So a New Year has started and most everyone has sorted through, or at least triaged the emails and voicemails from over the year-end break. Most companies generally see two things at year-end: (1) a decrease in overall email traffic, but (2) a higher criticality hit rate in those communications.
The first one is easy to explain as a large portion of the western world uniformly takes vacation time around then. The second is generally due to a number of factors:
- Vendors pushing for the year-end deal to get the bookings;
- pressure to close a purchase in order to get it accounted for in the correct budget cycle; and
- projects that have been languishing for months take a new priority when year-end performance evaluations are coming up.
Do You Know the Risks?
Buried in the frenetic efforts to “get it closed by year end” are a number of risks, curiosities and mistakes that affect every contract lifecycle management regime no matter how mature. This is because no matter how disciplined, clear or “locked” a system or process is, we must never underestimate the power and creativity human beings can exhibit when their personal KPIs are on the line.
Here are some frequent challenges and solutions.
Challenge 1: Rogue Contracts
The best way to get around a set of signoffs, process steps or control points is to avoid them completely and make the “one-time” exception. Now, most professionals exercise good judgment and the contracts would have received the correct approvals if not for lack of time or availability of approvers. But a fair portion of these contracts may not meet the correct standards or the standards may not have found their way into the document, invoice or service management systems. This can lead to lack of tracking, poor control, bad data, etc.
Solution 1: Contract Amnesty
January is an ideal time to have everyone get his or her contracts into the correct system on an open door policy. Even a bad contract is better off being tracked and then potentially treated and fixed. To keep it out of the system is like ignoring that you may have broken your foot and just seeing if it will fix itself. Spoiler alert: it won’t.

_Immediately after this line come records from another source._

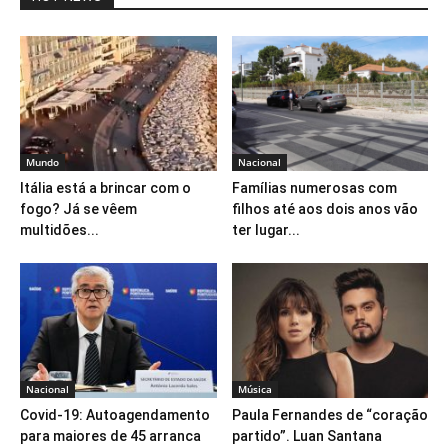
Mundo
Nacional
Itália está a brincar com o
Famílias numerosas com
fogo? Já se vêem
filhos até aos dois anos vão
multidões...
ter lugar...
Nacional
Música
Covid-19: Autoagendamento
Paula Fernandes de “coração
para maiores de 45 arranca
partido”. Luan Santana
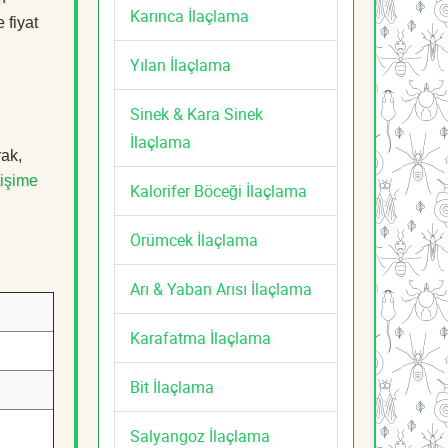
Karınca İlaçlama
 fiyat
Yılan İlaçlama
Sinek & Kara Sinek
İlaçlama
rak,
tişime
Kalorifer Böceği İlaçlama
Örümcek İlaçlama
Arı & Yaban Arısı İlaçlama
Karafatma İlaçlama
Bit İlaçlama
Salyangoz İlaçlama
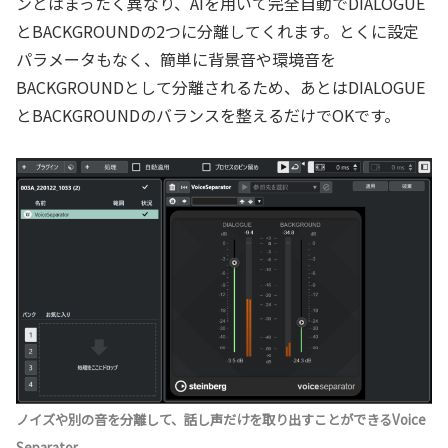
ンとはまったく異なり、AIを用いて完全自動でDIALOGUE
とBACKGROUNDの2つに分離してくれます。とくに設定
パラメータもなく、簡単に背景音や環境音を
BACKGROUNDとして分離されるため、あとはDIALOGUE
とBACKGROUNDのバランスを整えるだけでOKです。
ノイズや別の音を分離して、話し声だけを取り出すことができるVoice
Separator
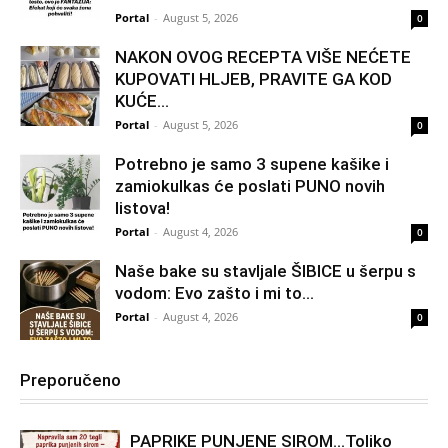
Portal
-
August 5, 2026
0
NAKON OVOG RECEPTA VIŠE NEĆETE
KUPOVATI HLJEB, PRAVITE GA KOD
KUĆE…
Portal
-
August 5, 2026
0
Potrebno je samo 3 supene kašike i
zamiokulkas će poslati PUNO novih
listova!
Portal
-
August 4, 2026
0
Naše bake su stavljale ŠIBICE u šerpu s
vodom: Evo zašto i mi to...
Portal
-
August 4, 2026
0
Preporučeno
PAPRIKE PUNJENE SIROM…Toliko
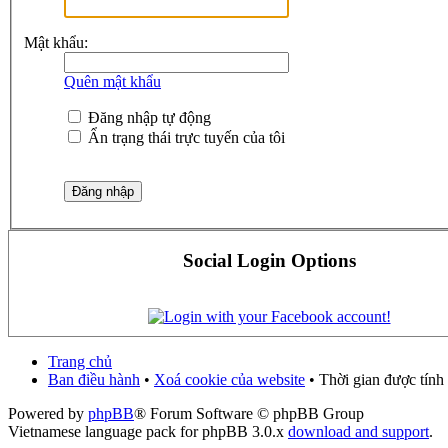
Mật khẩu:
Quên mật khẩu
Đăng nhập tự động
Ẩn trạng thái trực tuyến của tôi
Social Login Options
Trang chủ
Ban điều hành
•
Xoá cookie của website
• Thời gian được tính
Powered by
phpBB
® Forum Software © phpBB Group
Vietnamese language pack for phpBB 3.0.x
download and support
.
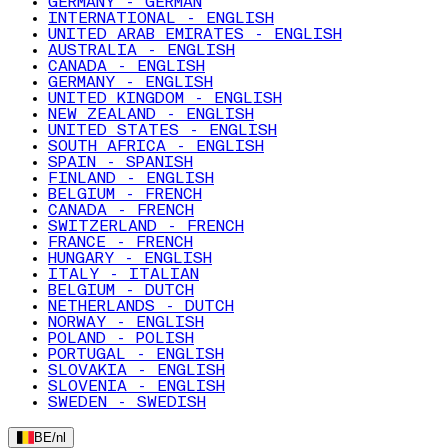
GERMANY - GERMAN
INTERNATIONAL - ENGLISH
UNITED ARAB EMIRATES - ENGLISH
AUSTRALIA - ENGLISH
CANADA - ENGLISH
GERMANY - ENGLISH
UNITED KINGDOM - ENGLISH
NEW ZEALAND - ENGLISH
UNITED STATES - ENGLISH
SOUTH AFRICA - ENGLISH
SPAIN - SPANISH
FINLAND - ENGLISH
BELGIUM - FRENCH
CANADA - FRENCH
SWITZERLAND - FRENCH
FRANCE - FRENCH
HUNGARY - ENGLISH
ITALY - ITALIAN
BELGIUM - DUTCH
NETHERLANDS - DUTCH
NORWAY - ENGLISH
POLAND - POLISH
PORTUGAL - ENGLISH
SLOVAKIA - ENGLISH
SLOVENIA - ENGLISH
SWEDEN - SWEDISH
BE
/
nl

Challenge 2: Non-Conforming Terms
Assuming you can get all of the contracts into the correct systems, you are likely to find a few that don’t match standards. Some of these oddities can be for legit business reasons. Others could be a side effect of limited time, improper review, or one party of the negotiation using peer pressure and asking for the favor to “just sign it now or suffer a potential consequence.”
Solution 2: Change Order
Everyone knows that the year-end causes deals to be cut, promises to be made, and sometimes mistakes to be made. Once January rolls around it is best and healthy for any vendor-customer relationship to come clean on questionable terms. And when protocol skirting is revealed, the party who “did the favor” should go back to the other side and inform them that standards need to be met and certain changes to need to be made in order to comply with the level of risk the company prefers to take. These can be simple things like payment terms dates, reviews, reports that are required, etc. Very rarely would it require one side or the other to kill the deal.
So in short, the year end forces a lot of deals to close, but a portion of those don’t always follow the rules. Rather than ignoring this fact of human nature, I suggest to clients that they use January (or substitute whatever month comes after your fiscal year-end) as a month of amnesty. Get the contracts in, check them for correctness and fix what you can.